◆ **Exercise aim**: From the top of the entries, reproduce each line exactly, stopping after the line that contains "Alanında uzman bir". Omit pictures.

:: Data extract

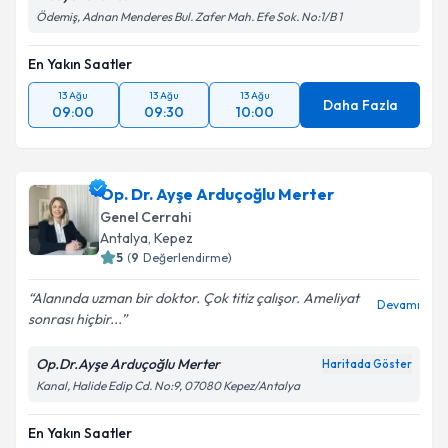
Ödemiş, Adnan Menderes Bul. Zafer Mah. Efe Sok. No:1/B 1
En Yakın Saatler
13 Ağu
13 Ağu
13 Ağu
Daha Fazla
09:00
09:30
10:00
Op. Dr. Ayşe Arduçoğlu Merter
Genel Cerrahi
Antalya
,
Kepez
5
(
9
Değerlendirme)
Alanında uzman bir doktor. Çok titiz çalışor. Ameliyat
Devamı
sonrası hiçbir...
Op.Dr.Ayşe Arduçoğlu Merter
Haritada Göster
Kanal, Halide Edip Cd. No:9, 07080 Kepez/Antalya
En Yakın Saatler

::::

◆ **Response below**:
Ödemiş, Adnan Menderes Bul. Zafer Mah. Efe Sok. No:1/B 1
En Yakın Saatler
13 Ağu
13 Ağu
13 Ağu
Daha Fazla
09:00
09:30
10:00
Op. Dr. Ayşe Arduçoğlu Merter
Genel Cerrahi
Antalya
,
Kepez
5
(
9
Değerlendirme)
Alanında uzman bir doktor. Çok titiz çalışor. Ameliyat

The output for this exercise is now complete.